*What is needed*:
For each entry below, write an exact copy and leave out the images.

*Source data*:

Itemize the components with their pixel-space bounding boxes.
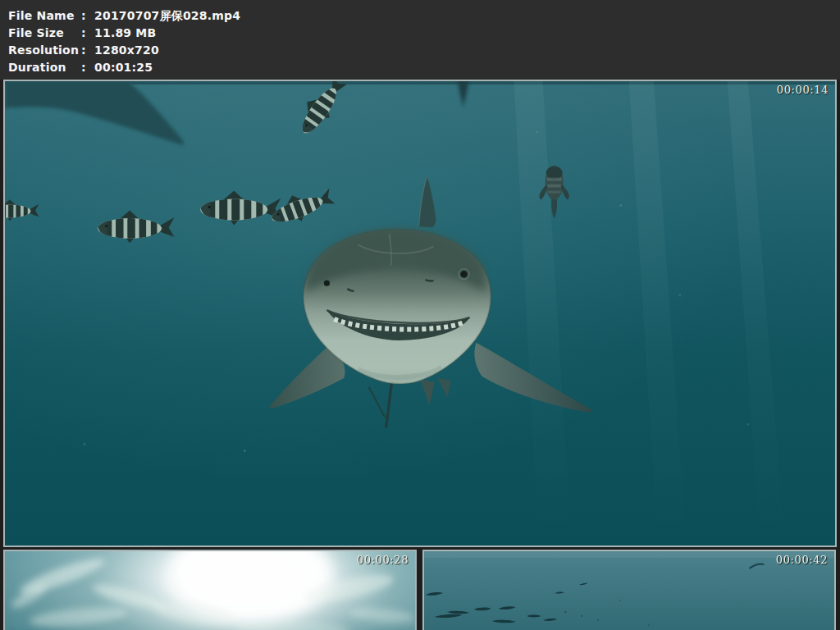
shark-right-eye [460, 271, 467, 277]
timestamp-overlay: 00:00:28 [357, 554, 409, 566]
resolution-label: Resolution [8, 42, 81, 59]
main-preview-frame[interactable]: 00:00:14 [3, 80, 837, 547]
resolution-value: 1280x720 [94, 42, 159, 59]
shark-left-eye [324, 281, 330, 286]
thumbnail-frame-2[interactable]: 00:00:42 [422, 550, 836, 630]
duration-label: Duration [8, 59, 81, 76]
timestamp-overlay: 00:00:42 [776, 554, 828, 566]
resolution-row: Resolution:1280x720 [8, 42, 840, 59]
thumbnail-strip: 00:00:28 [3, 550, 836, 630]
timestamp-overlay: 00:00:14 [777, 84, 829, 96]
underwater-shark-scene [5, 81, 835, 546]
fish-school-scene [424, 551, 834, 630]
file-size-value: 11.89 MB [94, 25, 156, 42]
file-info-panel: File Name:20170707屏保028.mp4 File Size:11… [0, 0, 840, 80]
thumbnail-frame-1[interactable]: 00:00:28 [3, 550, 417, 630]
file-name-row: File Name:20170707屏保028.mp4 [8, 7, 840, 25]
sunlight-water-scene [5, 551, 415, 630]
file-name-value: 20170707屏保028.mp4 [94, 7, 240, 25]
duration-row: Duration:00:01:25 [8, 59, 840, 76]
file-name-label: File Name [8, 7, 81, 25]
duration-value: 00:01:25 [94, 59, 153, 76]
file-size-row: File Size:11.89 MB [8, 25, 840, 42]
file-size-label: File Size [8, 25, 81, 42]
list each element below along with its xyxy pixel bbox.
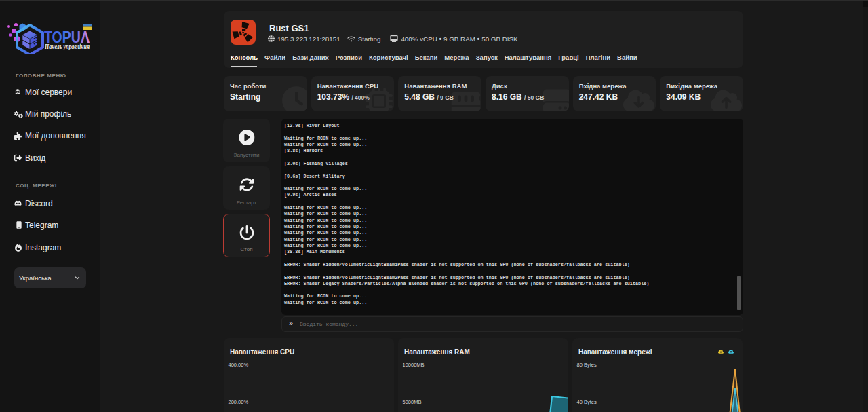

*Solution for this exercise*:
Itemize the components with their pixel-space bounding boxes.
shark-right-eye [460, 271, 467, 277]
timestamp-overlay: 00:00:28 [357, 554, 409, 566]
resolution-label: Resolution [8, 42, 81, 59]
main-preview-frame[interactable]: 00:00:14 [3, 80, 837, 547]
resolution-value: 1280x720 [94, 42, 159, 59]
shark-left-eye [324, 281, 330, 286]
thumbnail-frame-2[interactable]: 00:00:42 [422, 550, 836, 630]
duration-label: Duration [8, 59, 81, 76]
timestamp-overlay: 00:00:42 [776, 554, 828, 566]
resolution-row: Resolution:1280x720 [8, 42, 840, 59]
thumbnail-strip: 00:00:28 [3, 550, 836, 630]
timestamp-overlay: 00:00:14 [777, 84, 829, 96]
underwater-shark-scene [5, 81, 835, 546]
fish-school-scene [424, 551, 834, 630]
file-size-value: 11.89 MB [94, 25, 156, 42]
file-info-panel: File Name:20170707屏保028.mp4 File Size:11… [0, 0, 840, 80]
thumbnail-frame-1[interactable]: 00:00:28 [3, 550, 417, 630]
file-name-row: File Name:20170707屏保028.mp4 [8, 7, 840, 25]
sunlight-water-scene [5, 551, 415, 630]
file-name-value: 20170707屏保028.mp4 [94, 7, 240, 25]
duration-row: Duration:00:01:25 [8, 59, 840, 76]
file-name-label: File Name [8, 7, 81, 25]
duration-value: 00:01:25 [94, 59, 153, 76]
file-size-row: File Size:11.89 MB [8, 25, 840, 42]
file-size-label: File Size [8, 25, 81, 42]
list each element below along with its xyxy pixel bbox.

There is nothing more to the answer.